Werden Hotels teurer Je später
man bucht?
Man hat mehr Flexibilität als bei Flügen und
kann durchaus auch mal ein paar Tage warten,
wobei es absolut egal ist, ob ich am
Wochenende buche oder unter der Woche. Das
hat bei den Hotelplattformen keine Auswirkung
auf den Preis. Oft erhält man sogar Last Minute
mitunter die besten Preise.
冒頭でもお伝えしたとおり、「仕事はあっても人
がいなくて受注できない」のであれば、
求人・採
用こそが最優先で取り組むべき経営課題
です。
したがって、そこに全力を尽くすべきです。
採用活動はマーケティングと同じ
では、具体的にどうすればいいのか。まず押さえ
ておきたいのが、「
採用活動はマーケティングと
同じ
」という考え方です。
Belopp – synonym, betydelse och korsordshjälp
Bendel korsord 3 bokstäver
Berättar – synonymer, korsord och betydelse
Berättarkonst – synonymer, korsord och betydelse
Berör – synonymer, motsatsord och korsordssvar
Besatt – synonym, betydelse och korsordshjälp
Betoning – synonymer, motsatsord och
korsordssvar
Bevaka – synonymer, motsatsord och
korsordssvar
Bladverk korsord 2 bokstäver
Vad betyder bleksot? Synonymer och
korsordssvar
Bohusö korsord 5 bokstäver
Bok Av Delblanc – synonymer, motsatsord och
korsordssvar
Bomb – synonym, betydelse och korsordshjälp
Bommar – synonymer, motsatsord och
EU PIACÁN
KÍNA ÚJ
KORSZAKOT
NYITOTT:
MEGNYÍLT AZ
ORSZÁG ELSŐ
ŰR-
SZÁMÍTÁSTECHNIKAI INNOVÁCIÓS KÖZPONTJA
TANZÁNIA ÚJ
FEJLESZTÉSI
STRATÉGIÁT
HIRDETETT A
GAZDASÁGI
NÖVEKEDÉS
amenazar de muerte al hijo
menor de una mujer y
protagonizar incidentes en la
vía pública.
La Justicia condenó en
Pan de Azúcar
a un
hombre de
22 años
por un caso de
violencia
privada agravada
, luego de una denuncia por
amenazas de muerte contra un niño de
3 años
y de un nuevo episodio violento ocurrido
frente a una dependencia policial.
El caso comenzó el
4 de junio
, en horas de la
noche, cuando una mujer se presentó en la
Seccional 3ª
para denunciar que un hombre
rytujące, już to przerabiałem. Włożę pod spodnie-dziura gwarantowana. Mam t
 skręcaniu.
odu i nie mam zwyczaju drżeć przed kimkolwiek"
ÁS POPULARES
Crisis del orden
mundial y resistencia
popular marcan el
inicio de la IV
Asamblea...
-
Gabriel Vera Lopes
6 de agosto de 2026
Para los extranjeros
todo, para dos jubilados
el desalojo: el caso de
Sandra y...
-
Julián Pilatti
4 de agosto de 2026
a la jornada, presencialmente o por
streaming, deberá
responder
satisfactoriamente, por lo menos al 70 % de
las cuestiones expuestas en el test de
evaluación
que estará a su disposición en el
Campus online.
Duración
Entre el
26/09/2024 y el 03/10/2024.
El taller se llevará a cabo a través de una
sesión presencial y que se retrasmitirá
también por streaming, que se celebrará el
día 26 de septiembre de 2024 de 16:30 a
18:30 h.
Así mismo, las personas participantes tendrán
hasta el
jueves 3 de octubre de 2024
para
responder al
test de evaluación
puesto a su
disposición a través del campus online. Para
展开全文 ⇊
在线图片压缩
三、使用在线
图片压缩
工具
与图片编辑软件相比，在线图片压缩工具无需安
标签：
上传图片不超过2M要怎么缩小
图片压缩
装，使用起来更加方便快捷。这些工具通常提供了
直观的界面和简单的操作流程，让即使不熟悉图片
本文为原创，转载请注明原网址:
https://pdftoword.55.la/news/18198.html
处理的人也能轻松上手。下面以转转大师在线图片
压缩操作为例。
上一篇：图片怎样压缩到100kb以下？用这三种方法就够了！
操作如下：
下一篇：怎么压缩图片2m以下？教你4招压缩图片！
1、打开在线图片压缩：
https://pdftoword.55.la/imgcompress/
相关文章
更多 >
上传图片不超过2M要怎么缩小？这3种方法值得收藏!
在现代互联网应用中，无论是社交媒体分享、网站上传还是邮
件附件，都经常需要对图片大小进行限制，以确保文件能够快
== == ==
Task directions: For this exercise, give every entry again exactly as it appears.

Response area:
Werden Hotels teurer Je später
man bucht?
Man hat mehr Flexibilität als bei Flügen und
kann durchaus auch mal ein paar Tage warten,
wobei es absolut egal ist, ob ich am
Wochenende buche oder unter der Woche. Das
hat bei den Hotelplattformen keine Auswirkung
auf den Preis. Oft erhält man sogar Last Minute
mitunter die besten Preise.
冒頭でもお伝えしたとおり、「仕事はあっても人
がいなくて受注できない」のであれば、
求人・採
用こそが最優先で取り組むべき経営課題
です。
したがって、そこに全力を尽くすべきです。
採用活動はマーケティングと同じ
では、具体的にどうすればいいのか。まず押さえ
ておきたいのが、「
採用活動はマーケティングと
同じ
」という考え方です。
Belopp – synonym, betydelse och korsordshjälp
Bendel korsord 3 bokstäver
Berättar – synonymer, korsord och betydelse
Berättarkonst – synonymer, korsord och betydelse
Berör – synonymer, motsatsord och korsordssvar
Besatt – synonym, betydelse och korsordshjälp
Betoning – synonymer, motsatsord och
korsordssvar
Bevaka – synonymer, motsatsord och
korsordssvar
Bladverk korsord 2 bokstäver
Vad betyder bleksot? Synonymer och
korsordssvar
Bohusö korsord 5 bokstäver
Bok Av Delblanc – synonymer, motsatsord och
korsordssvar
Bomb – synonym, betydelse och korsordshjälp
Bommar – synonymer, motsatsord och
EU PIACÁN
KÍNA ÚJ
KORSZAKOT
NYITOTT:
MEGNYÍLT AZ
ORSZÁG ELSŐ
ŰR-
SZÁMÍTÁSTECHNIKAI INNOVÁCIÓS KÖZPONTJA
TANZÁNIA ÚJ
FEJLESZTÉSI
STRATÉGIÁT
HIRDETETT A
GAZDASÁGI
NÖVEKEDÉS
amenazar de muerte al hijo
menor de una mujer y
protagonizar incidentes en la
vía pública.
La Justicia condenó en
Pan de Azúcar
a un
hombre de
22 años
por un caso de
violencia
privada agravada
, luego de una denuncia por
amenazas de muerte contra un niño de
3 años
y de un nuevo episodio violento ocurrido
frente a una dependencia policial.
El caso comenzó el
4 de junio
, en horas de la
noche, cuando una mujer se presentó en la
Seccional 3ª
para denunciar que un hombre
rytujące, już to przerabiałem. Włożę pod spodnie-dziura gwarantowana. Mam t
 skręcaniu.
odu i nie mam zwyczaju drżeć przed kimkolwiek"
ÁS POPULARES
Crisis del orden
mundial y resistencia
popular marcan el
inicio de la IV
Asamblea...
-
Gabriel Vera Lopes
6 de agosto de 2026
Para los extranjeros
todo, para dos jubilados
el desalojo: el caso de
Sandra y...
-
Julián Pilatti
4 de agosto de 2026
a la jornada, presencialmente o por
streaming, deberá
responder
satisfactoriamente, por lo menos al 70 % de
las cuestiones expuestas en el test de
evaluación
que estará a su disposición en el
Campus online.
Duración
Entre el
26/09/2024 y el 03/10/2024.
El taller se llevará a cabo a través de una
sesión presencial y que se retrasmitirá
también por streaming, que se celebrará el
día 26 de septiembre de 2024 de 16:30 a
18:30 h.
Así mismo, las personas participantes tendrán
hasta el
jueves 3 de octubre de 2024
para
responder al
test de evaluación
puesto a su
disposición a través del campus online. Para
展开全文 ⇊
在线图片压缩
三、使用在线
图片压缩
工具
与图片编辑软件相比，在线图片压缩工具无需安
标签：
上传图片不超过2M要怎么缩小
图片压缩
装，使用起来更加方便快捷。这些工具通常提供了
直观的界面和简单的操作流程，让即使不熟悉图片
本文为原创，转载请注明原网址:
https://pdftoword.55.la/news/18198.html
处理的人也能轻松上手。下面以转转大师在线图片
压缩操作为例。
上一篇：图片怎样压缩到100kb以下？用这三种方法就够了！
操作如下：
下一篇：怎么压缩图片2m以下？教你4招压缩图片！
1、打开在线图片压缩：
https://pdftoword.55.la/imgcompress/
相关文章
更多 >
上传图片不超过2M要怎么缩小？这3种方法值得收藏!
在现代互联网应用中，无论是社交媒体分享、网站上传还是邮
件附件，都经常需要对图片大小进行限制，以确保文件能够快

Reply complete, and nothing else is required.